TASK TO CARRY OUT »
Restate the lines exactly, starting at the line that contains "Прочее оборудование" and finishing with the final line of the records.

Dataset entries
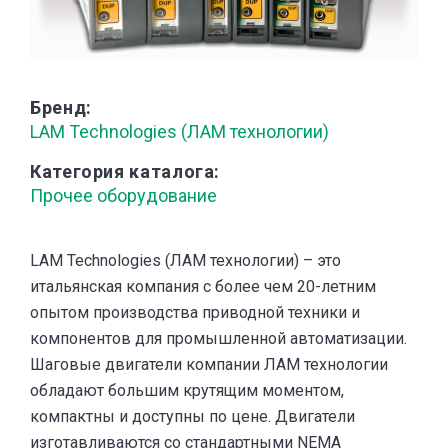
Бренд
LAM Technologies (ЛАМ технологии)
Категория каталога
Прочее оборудование
LAM Technologies (ЛАМ технологии) – это
итальянская компания с более чем 20-летним
опытом производства приводной техники и
компонентов для промышленной автоматизации.
Шаговые двигатели компании ЛАМ технологии
обладают большим крутящим моментом,
компактны и доступны по цене. Двигатели
изготавливаются со стандартными NEMA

RESPONSE TO THIS TASK »
Прочее оборудование
LAM Technologies (ЛАМ технологии) – это
итальянская компания с более чем 20-летним
опытом производства приводной техники и
компонентов для промышленной автоматизации.
Шаговые двигатели компании ЛАМ технологии
обладают большим крутящим моментом,
компактны и доступны по цене. Двигатели
изготавливаются со стандартными NEMA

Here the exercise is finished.